As Windows 8 focuses much more closely on the experience with touch, Microsoft has now ensured that assistive technologies can fully process touch input, and therefore provide a suitable touch experience for blind users if preferable. NV Access has added modifications to NVDA to allow it to receive input from a touchscreen that allows the user to not only read what is on the screen simply by tapping or dragging their finger, but also to activate other NVDA-specific commands or move around the operating system by object navigation.
Specific development work included:
- Writing code to process raw touch data in order to detect the gestures the user is performing.
- Mapping particular touch gestures with new or existing NVDA commands.
- Designing and coding an abstract means of exploring the screen as a flat model for use with touch, potentially replacing older mouse-handling code
Compared to previous versions of the operating system, there isn't too much difference in the way a user would interact with the Metro or Desktop interface when using touch. In both cases, the user can touch anywhere on the screen to find out the control or text at that point, or they can flick left, right, up or down to move around the application or operating system by object in a tree-like structure. This interaction model is very similar to the experience with VoiceOver on iOS devices or Windows 8's built-in screen reader, Narrator.
The biggest difference in how NVDA works with previous versions of Windows is the support for touchscreens. However, taking in to account the general changes that will affect both sighted and blind or vision impaired users — no matter what screen reader they use — features such as the new Start Screen which replaces the traditional Start Menu, and the introduction of Metro-style apps (which are full-screen and hide the rest of the Desktop) may take a little getting used to. However, it's still possible to run any program you would have on Windows XP or 7, usually with no change to the overall user experience.

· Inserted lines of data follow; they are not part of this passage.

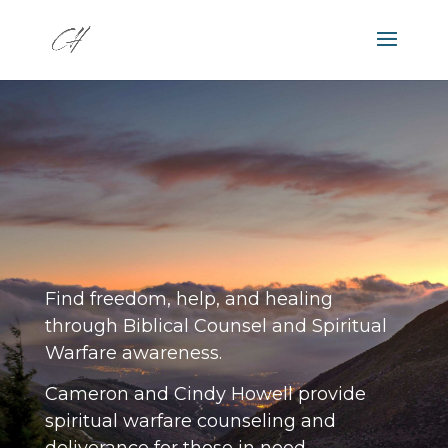
JESUS CAN SET YOU FREE!
Find freedom, help, and healing
through Biblical Counsel and Spiritual
Warfare awareness.
Cameron and Cindy Howell provide
spiritual warfare counseling and
deliverance for those in need.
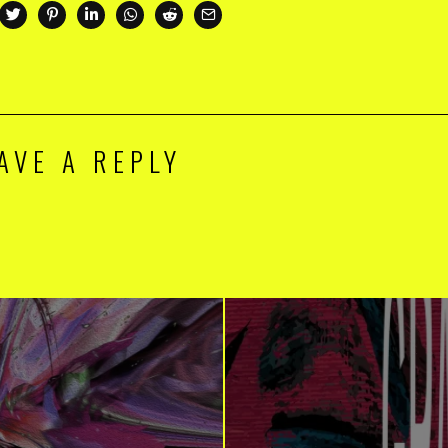
AVE A REPLY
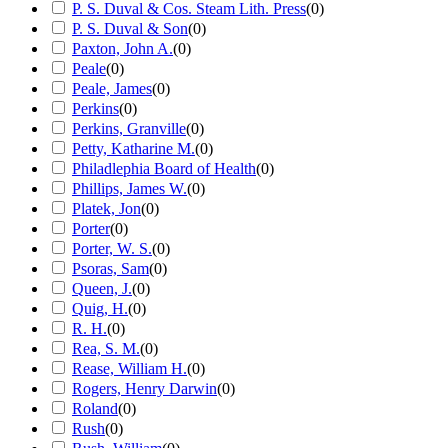
P. S. Duval & Cos. Steam Lith. Press
(
0
)
P. S. Duval & Son
(
0
)
Paxton, John A.
(
0
)
Peale
(
0
)
Peale, James
(
0
)
Perkins
(
0
)
Perkins, Granville
(
0
)
Petty, Katharine M.
(
0
)
Philadlephia Board of Health
(
0
)
Phillips, James W.
(
0
)
Platek, Jon
(
0
)
Porter
(
0
)
Porter, W. S.
(
0
)
Psoras, Sam
(
0
)
Queen, J.
(
0
)
Quig, H.
(
0
)
R. H.
(
0
)
Rea, S. M.
(
0
)
Rease, William H.
(
0
)
Rogers, Henry Darwin
(
0
)
Roland
(
0
)
Rush
(
0
)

NV Access found that the coding support for touchscreens was quite straight-forward, but did take time. Coding support for Metro-style apps however was extremely difficult due to major changes to security in the new operating system. Although most of the desktop and third-party programs read okay when first tested with NVDA on the Windows 8 Developer Preview, where NVDA really broke was while running a Metro-style app. NVDA was unable to provide a browse mode for web documents or announce typed characters, and possibly many other things users would take for granted. To solve this, it was necessary for NV Access to rewrite a significant part of their C++ code to come up with a design that much better handled the security restrictions placed on Metro-style apps so that these particular features could remain. Microsoft was very cooperative in answering questions during NV Access's development process.
If a user owns a tablet PC with no keyboard or a touchscreen, and chooses to use it as a primary form of input, then there will be several touch gestures they must become familiar with in order to interact with NVDA and the rest of the operating system. As previously stated, the Start Screen may also take a little getting used to, but more so only because it's different, not because it's inaccessible.

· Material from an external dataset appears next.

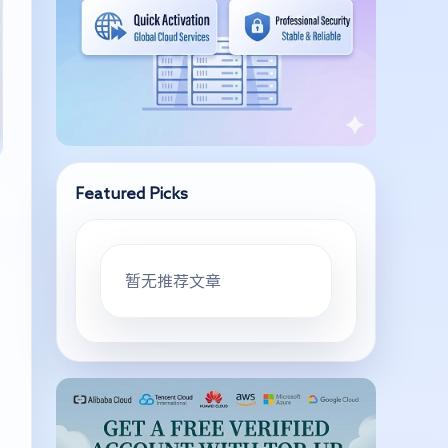
Featured Picks
暂无推荐文章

Michael Curren of NV Access told Access iQ™, "I don't think that the introduction of touchscreens for the blind would have a negative impact on web accessibility or indeed require major change. However, this technology is only new."
"I don't believe that people will actively seek to use touchscreen as a primary form of input on Windows 8. Although it has proven very successful on Apple's iOS, Windows 8 is much more complex in its overall layout and only time will tell if primarily using touch with Windows 8 is indeed an efficient task. However, NV Access has ensured a basic level of support for touch in NVDA for two reasons — there will be tablet PCs sold with Windows 8 on them, that will not come with, or be designed for, a keyboard. We wish to make sure that NVDA can be used in these situations
In general, touch offers an exciting new paradigm for blind people which should be greatly explored. We believe that access to maps, diagrams and other topological information could be made accessible with the help of touch. Basic support in Windows 8 is just a stepping stone towards these goals."